This notebook is a record of what I am doing with half precision. The first task is to show that on Apple M* hardware that half is faster than single is faster than double. You won't see exactly the factor of 2 you'd expect because the execution times are so low.

I'm using the Julia ```sum``` command for these tests. Any of your enhanced summaion funcitons should show  similar effects.

In [9]:
# Run the init script
include("Codes/HalfTimeInit.jl")

In [10]:
# Make a Float16 array and copy it to Float32 and Float64
N=4096
x=rand(Float16,N); x32=Float32.(x); x64=Float64.(x);


In [11]:
# Time the Julia sum command
@btime sum($x);
@btime sum($x32);
@btime sum($x64);

  139.856 ns (0 allocations: 0 bytes)
  199.722 ns (0 allocations: 0 bytes)
  369.362 ns (0 allocations: 0 bytes)


Next I want to look at the errors. I will take ```sum(x64)``` as truth.

In [12]:
s=sum(x); s32=sum(x32); s64=sum(x64);
e16=abs(s - s64)/s64
e32=abs(s32 - s64)/s64
println("Float16 error = $e16; Float32 error = $e32")

Float16 error = 1.02710e-04; Float32 error = 0.00000e+00


For summing a __short__ sequence of half precision numbers, promoting to single is enough to get the error exactly correct.
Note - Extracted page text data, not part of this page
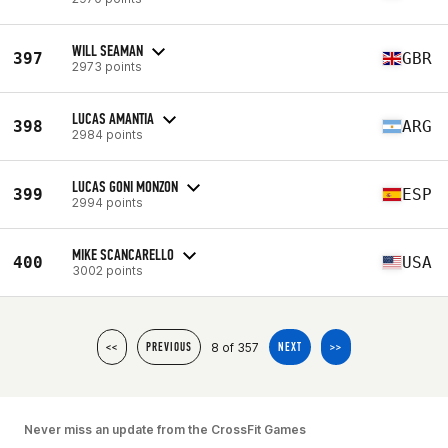
WILL SEAMAN
397
GBR
2973 points
LUCAS AMANTIA
398
ARG
2984 points
LUCAS GONI MONZON
399
ESP
2994 points
MIKE SCANCARELLO
400
USA
3002 points
8 of 357
<<
PREVIOUS
NEXT
>>
Never miss an update from the CrossFit Games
The next thing is to look at my hack job to avoid overflow and reduce any memory burden in the summation. The plan
is to sum the vector in blocks. So N is the size of the vector, NB is the number of blocks, and M is the block size. I'm assuming that N = NB * M and things like ```@simd``` will work better if M is a multiple of 512.

Here's an example to show how you can cheat on overflow.

In [13]:
N = 512 * 512; x=rand(Float16,N); x64=Float64.(x);
s=sum(x); x64=sum(x64);
println("Float16 sum = $s; Truth = $x64")

Float16 sum = Inf; Truth = 1.31447e+05


The sum really does overflow, but accumulating the sum is double gets the right result.